TASK REQUIREMENTS:
Report back every line in the data that includes the string "divider".

[Start of Attachment]

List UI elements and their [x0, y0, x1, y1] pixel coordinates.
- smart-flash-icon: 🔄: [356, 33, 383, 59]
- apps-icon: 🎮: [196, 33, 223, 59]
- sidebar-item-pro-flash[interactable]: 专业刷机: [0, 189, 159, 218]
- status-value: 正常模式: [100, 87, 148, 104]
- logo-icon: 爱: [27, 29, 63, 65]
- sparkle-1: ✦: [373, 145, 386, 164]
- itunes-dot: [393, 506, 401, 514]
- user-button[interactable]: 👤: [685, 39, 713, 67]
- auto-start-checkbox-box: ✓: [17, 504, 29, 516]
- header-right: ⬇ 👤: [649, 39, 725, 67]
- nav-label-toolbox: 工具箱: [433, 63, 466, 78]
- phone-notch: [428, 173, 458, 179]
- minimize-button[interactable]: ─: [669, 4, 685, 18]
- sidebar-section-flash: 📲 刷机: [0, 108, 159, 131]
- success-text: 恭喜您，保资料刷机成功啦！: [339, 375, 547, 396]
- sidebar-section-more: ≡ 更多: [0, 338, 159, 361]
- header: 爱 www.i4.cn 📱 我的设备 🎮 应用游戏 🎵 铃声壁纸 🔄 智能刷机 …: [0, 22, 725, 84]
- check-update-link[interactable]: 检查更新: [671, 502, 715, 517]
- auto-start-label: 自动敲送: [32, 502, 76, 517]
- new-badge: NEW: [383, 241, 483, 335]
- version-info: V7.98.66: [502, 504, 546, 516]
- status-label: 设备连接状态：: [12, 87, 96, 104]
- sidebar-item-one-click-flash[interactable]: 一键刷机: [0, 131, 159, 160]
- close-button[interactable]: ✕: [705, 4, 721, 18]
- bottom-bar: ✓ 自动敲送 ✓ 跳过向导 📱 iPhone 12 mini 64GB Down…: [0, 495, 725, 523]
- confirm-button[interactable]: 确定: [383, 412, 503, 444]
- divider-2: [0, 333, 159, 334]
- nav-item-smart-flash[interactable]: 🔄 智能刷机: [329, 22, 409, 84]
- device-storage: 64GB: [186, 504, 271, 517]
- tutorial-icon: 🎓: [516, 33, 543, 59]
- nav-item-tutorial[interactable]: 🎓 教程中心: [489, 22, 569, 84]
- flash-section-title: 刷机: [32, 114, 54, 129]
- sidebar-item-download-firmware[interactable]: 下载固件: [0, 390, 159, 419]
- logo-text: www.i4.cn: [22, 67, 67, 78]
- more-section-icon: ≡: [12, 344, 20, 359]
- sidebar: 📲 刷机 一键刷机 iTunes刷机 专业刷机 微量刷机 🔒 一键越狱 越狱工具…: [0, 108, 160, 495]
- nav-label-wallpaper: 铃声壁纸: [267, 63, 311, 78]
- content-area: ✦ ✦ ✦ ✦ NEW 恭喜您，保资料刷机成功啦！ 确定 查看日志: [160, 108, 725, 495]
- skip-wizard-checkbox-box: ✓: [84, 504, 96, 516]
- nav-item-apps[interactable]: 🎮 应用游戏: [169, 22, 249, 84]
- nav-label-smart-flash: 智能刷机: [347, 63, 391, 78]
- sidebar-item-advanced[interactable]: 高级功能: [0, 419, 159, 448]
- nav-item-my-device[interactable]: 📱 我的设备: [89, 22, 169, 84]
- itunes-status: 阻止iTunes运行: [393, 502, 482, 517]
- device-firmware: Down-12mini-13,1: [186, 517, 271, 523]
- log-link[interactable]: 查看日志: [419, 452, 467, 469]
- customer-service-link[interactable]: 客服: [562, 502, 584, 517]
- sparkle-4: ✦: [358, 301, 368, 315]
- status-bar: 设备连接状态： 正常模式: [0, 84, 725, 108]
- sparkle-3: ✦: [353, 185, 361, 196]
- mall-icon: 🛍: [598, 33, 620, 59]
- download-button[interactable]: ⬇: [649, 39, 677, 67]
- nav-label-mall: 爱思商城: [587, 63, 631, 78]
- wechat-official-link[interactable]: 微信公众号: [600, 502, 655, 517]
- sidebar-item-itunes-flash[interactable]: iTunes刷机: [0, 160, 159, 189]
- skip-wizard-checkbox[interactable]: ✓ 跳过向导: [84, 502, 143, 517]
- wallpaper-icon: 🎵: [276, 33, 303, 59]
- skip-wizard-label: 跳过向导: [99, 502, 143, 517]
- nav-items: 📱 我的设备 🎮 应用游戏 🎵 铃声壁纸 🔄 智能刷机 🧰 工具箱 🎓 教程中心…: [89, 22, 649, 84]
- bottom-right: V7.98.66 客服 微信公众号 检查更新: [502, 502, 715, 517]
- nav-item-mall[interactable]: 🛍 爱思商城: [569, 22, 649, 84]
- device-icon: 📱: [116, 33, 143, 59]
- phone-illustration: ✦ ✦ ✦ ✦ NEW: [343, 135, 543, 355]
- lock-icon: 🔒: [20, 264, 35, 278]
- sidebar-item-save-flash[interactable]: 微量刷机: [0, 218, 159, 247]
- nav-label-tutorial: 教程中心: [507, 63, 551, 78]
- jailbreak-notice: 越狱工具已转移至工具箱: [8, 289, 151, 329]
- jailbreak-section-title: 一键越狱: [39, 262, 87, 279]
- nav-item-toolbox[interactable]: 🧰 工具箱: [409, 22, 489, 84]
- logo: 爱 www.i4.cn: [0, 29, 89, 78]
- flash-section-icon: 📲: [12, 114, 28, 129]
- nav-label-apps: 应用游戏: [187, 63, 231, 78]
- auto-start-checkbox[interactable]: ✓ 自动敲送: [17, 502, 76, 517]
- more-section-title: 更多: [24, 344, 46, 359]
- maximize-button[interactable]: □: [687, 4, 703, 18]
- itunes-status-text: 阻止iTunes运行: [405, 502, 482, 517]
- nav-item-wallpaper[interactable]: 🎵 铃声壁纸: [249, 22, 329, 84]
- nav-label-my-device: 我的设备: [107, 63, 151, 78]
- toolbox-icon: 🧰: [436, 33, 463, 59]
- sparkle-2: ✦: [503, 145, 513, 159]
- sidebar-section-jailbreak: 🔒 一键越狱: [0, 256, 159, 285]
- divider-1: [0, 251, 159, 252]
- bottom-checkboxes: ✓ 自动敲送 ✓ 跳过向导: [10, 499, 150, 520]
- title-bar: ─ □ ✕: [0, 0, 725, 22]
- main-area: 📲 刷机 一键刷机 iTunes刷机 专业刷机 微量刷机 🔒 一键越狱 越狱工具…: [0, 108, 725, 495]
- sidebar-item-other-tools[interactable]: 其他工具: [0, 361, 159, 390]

[End of Attachment]

ANSWER FOR THIS EXERCISE:
- divider-2: [0, 333, 159, 334]
- divider-1: [0, 251, 159, 252]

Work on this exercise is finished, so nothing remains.